Most monitoring stacks are built on three complementary telemetry types. Metrics are numeric measurements aggregated over time — cheap to store, fast to query, ideal for dashboards and alerts (e.g. http_requests_total). Logs are timestamped, discrete event records — high detail, great for forensics, but expensive at scale. Traces follow a single request as it hops across services, breaking end-to-end latency down into per-service spans so you can see exactly where time went.

	Metrics	Logs	Traces
What it is	Aggregated numbers over time	Discrete timestamped events	Causal path of one request across services
Best for	Dashboards, alerting, trends	Forensic debugging, audit	Latency breakdown, dependency mapping
Cost / cardinality	Low, fixed cardinality	High volume, expensive	Sampled; moderate
Example tool	Prometheus, Datadog	Loki, ELK / OpenSearch	Jaeger, Tempo, OpenTelemetry

White-Box vs Black-Box Monitoring

White-box monitoring uses signals exposed from inside the system — application metrics, queue depths, GC pauses, the /metrics endpoint your code emits. It tells you why something is happening. Black-box monitoring probes the system from the outside, the way a user would — a synthetic HTTP check, a ping, an uptime probe. It tells you that something is broken right now, symptom-first, with no insight into internals. Mature setups use both: black-box to catch user-visible outages, white-box to explain them.

The Four Golden Signals

Google's SRE book distills service health into four golden signals. Latency is how long requests take — measured at percentiles (p50, p95, p99), separating successful from failed requests. Traffic is demand on the system (requests/sec, transactions/sec). Errors is the rate of failed requests (5xx, timeouts, wrong answers). Saturation is how full the system is — the most constrained resource (CPU, memory, I/O, connection pool) as a fraction of capacity. If you can only instrument four things, instrument these.

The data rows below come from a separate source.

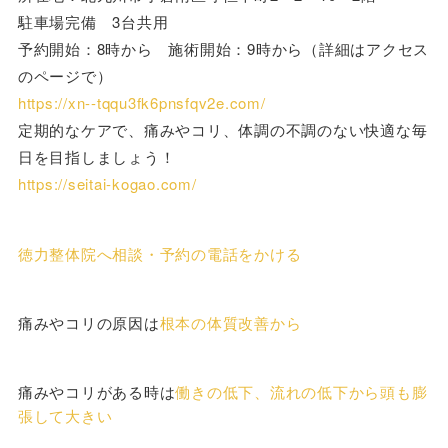
駐車場完備 3台共用
予約開始：8時から 施術開始：9時から（詳細はアクセス
のページで）
https://xn--tqqu3fk6pnsfqv2e.com/
定期的なケアで、痛みやコリ、体調の不調のない快適な毎
日を目指しましょう！
https://seitai-kogao.com/
徳力整体院へ相談・予約の電話をかける
痛みやコリの原因は
根本の体質改善から
痛みやコリがある時は
働きの低下、流れの低下から頭も膨
張して大きい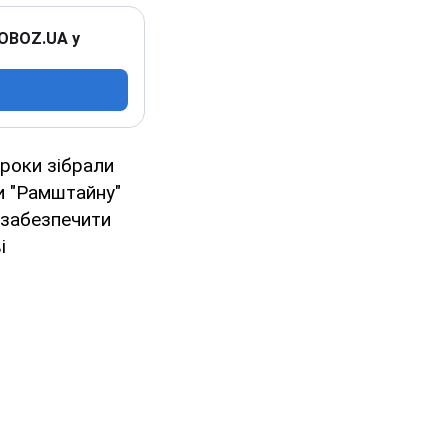
 OBOZ.UA у
 роки зібрали
и "Рамштайну"
 забезпечити
і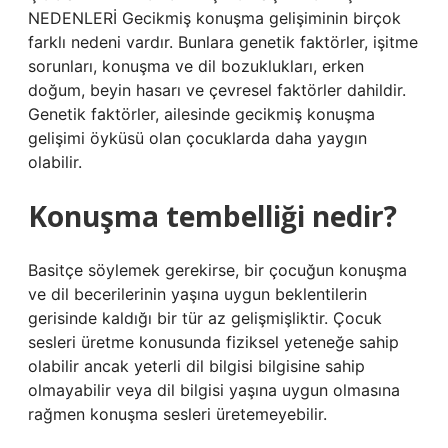
NEDENLERİ Gecikmiş konuşma gelişiminin birçok
farklı nedeni vardır. Bunlara genetik faktörler, işitme
sorunları, konuşma ve dil bozuklukları, erken
doğum, beyin hasarı ve çevresel faktörler dahildir.
Genetik faktörler, ailesinde gecikmiş konuşma
gelişimi öyküsü olan çocuklarda daha yaygın
olabilir.
Konuşma tembelliği nedir?
Basitçe söylemek gerekirse, bir çocuğun konuşma
ve dil becerilerinin yaşına uygun beklentilerin
gerisinde kaldığı bir tür az gelişmişliktir. Çocuk
sesleri üretme konusunda fiziksel yeteneğe sahip
olabilir ancak yeterli dil bilgisi bilgisine sahip
olmayabilir veya dil bilgisi yaşına uygun olmasına
rağmen konuşma sesleri üretemeyebilir.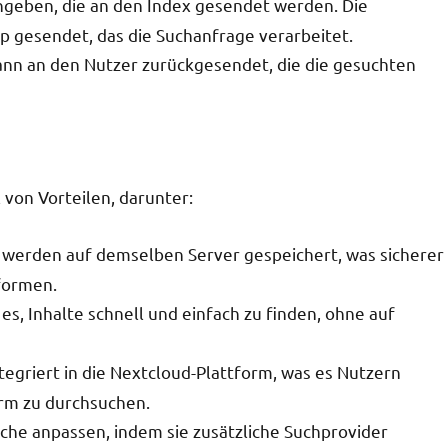
ngeben, die an den Index gesendet werden. Die
p gesendet, das die Suchanfrage verarbeitet.
ann an den Nutzer zurückgesendet, die die gesuchten
 von Vorteilen, darunter:
te werden auf demselben Server gespeichert, was sicherer
tformen.
 es, Inhalte schnell und einfach zu finden, ohne auf
integriert in die Nextcloud-Plattform, was es Nutzern
orm zu durchsuchen.
uche anpassen, indem sie zusätzliche Suchprovider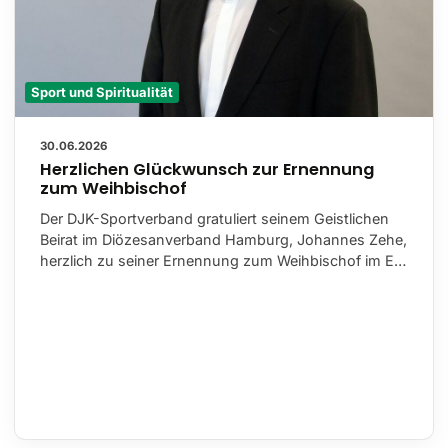
Sport und Spiritualität
30.06.2026
Herzlichen Glückwunsch zur Ernennung
zum Weihbischof
Der DJK-Sportverband gratuliert seinem Geistlichen
Beirat im Diözesanverband Hamburg, Johannes Zehe,
herzlich zu seiner Ernennung zum Weihbischof im E…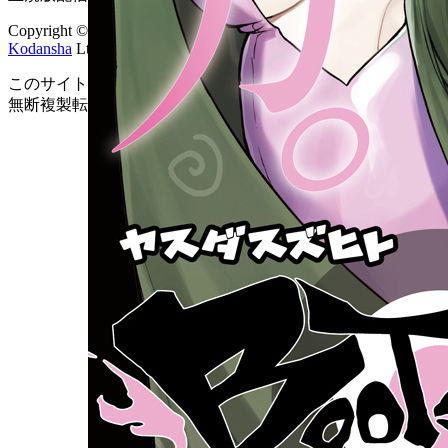
Copyright © 2008-2026
Kodansha
Ltd. All Rights Reserved.
このサイトのデータの著作権は講談社が保有します。
無断複製転載放送等は禁止します。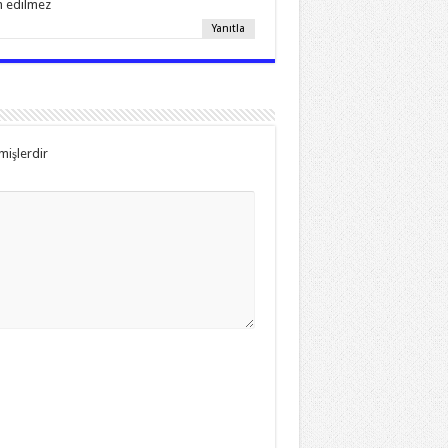
ah edilmez
Yanıtla
mişlerdir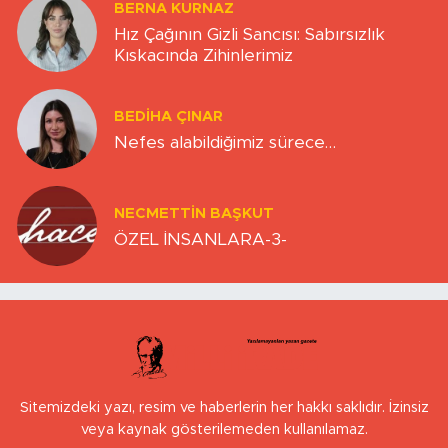
BERNA KURNAZ
Hız Çağının Gizli Sancısı: Sabırsızlık
Kıskacında Zihinlerimiz
BEDIHA ÇINAR
Nefes alabildiğimiz sürece…
NECMETTIN BAŞKUT
ÖZEL İNSANLARA-3-
Sitemizdeki yazı, resim ve haberlerin her hakkı saklıdır. İzinsiz
veya kaynak gösterilemeden kullanılamaz.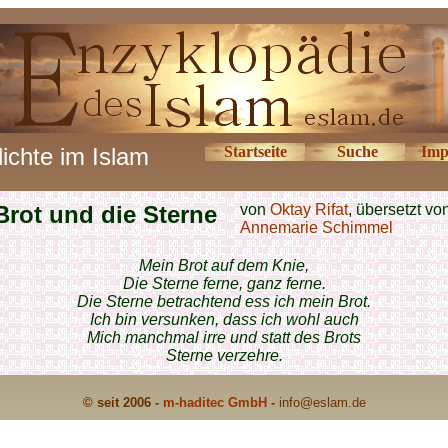
ichte im Islam
Startseite
Suche
Imp
Brot und die Sterne
von
Oktay Rifat
, übersetzt vo
Annemarie Schimmel
Mein Brot auf dem Knie,
Die Sterne ferne, ganz ferne.
Die Sterne betrachtend ess ich mein Brot.
Ich bin versunken, dass ich wohl auch
Mich manchmal irre und statt des Brots
Sterne verzehre.
© seit 2006 -
m-haditec GmbH
-
info
@eslam.de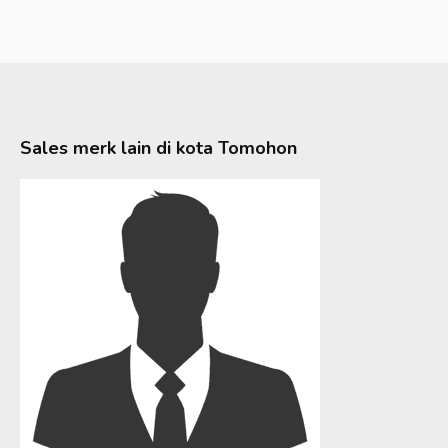
Sales merk lain di kota
Tomohon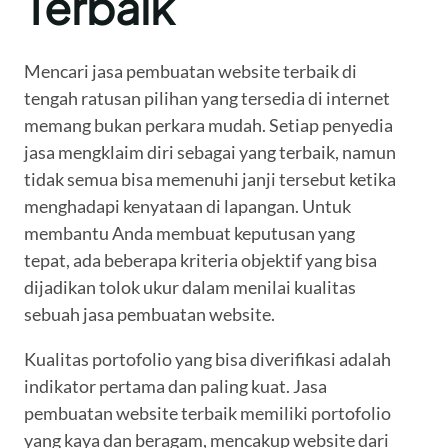
Terbaik
Mencari jasa pembuatan website terbaik di
tengah ratusan pilihan yang tersedia di internet
memang bukan perkara mudah. Setiap penyedia
jasa mengklaim diri sebagai yang terbaik, namun
tidak semua bisa memenuhi janji tersebut ketika
menghadapi kenyataan di lapangan. Untuk
membantu Anda membuat keputusan yang
tepat, ada beberapa kriteria objektif yang bisa
dijadikan tolok ukur dalam menilai kualitas
sebuah jasa pembuatan website.
Kualitas portofolio yang bisa diverifikasi adalah
indikator pertama dan paling kuat. Jasa
pembuatan website terbaik memiliki portofolio
yang kaya dan beragam, mencakup website dari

The four golden signals, live

Latency, traffic, errors and saturation as live gauges. When a value crosses its threshold the gauge turns red — exactly the moment an SRE wants to be paged.

RED and USE Methods

Two popular checklists turn the golden signals into something you can apply per-component. The RED method (Tom Wilkie) is request-centric and best for services: track Rate (requests/sec), Errors (failed requests/sec), and Duration (latency distribution) for every endpoint. The USE method (Brendan Gregg) is resource-centric and best for infrastructure: for every resource track Utilization, Saturation, and Errors. RED watches what users experience; USE watches what your machines are doing. Together they cover both ends of a request.

SLI, SLO, and SLA

These three define what “good enough” means. An SLI (Service Level Indicator) is a measured number, e.g. “the fraction of requests served in under 300 ms.” An SLO (Service Level Objective) is the target you hold that SLI to, e.g. “99.9% of requests under 300 ms over 30 days.” An SLA (Service Level Agreement) is a contractual promise to customers, usually looser than the internal SLO, with financial penalties if breached. The gap between 100% and your SLO is your error budget — the amount of unreliability you can spend on shipping features before you must stop and fix stability.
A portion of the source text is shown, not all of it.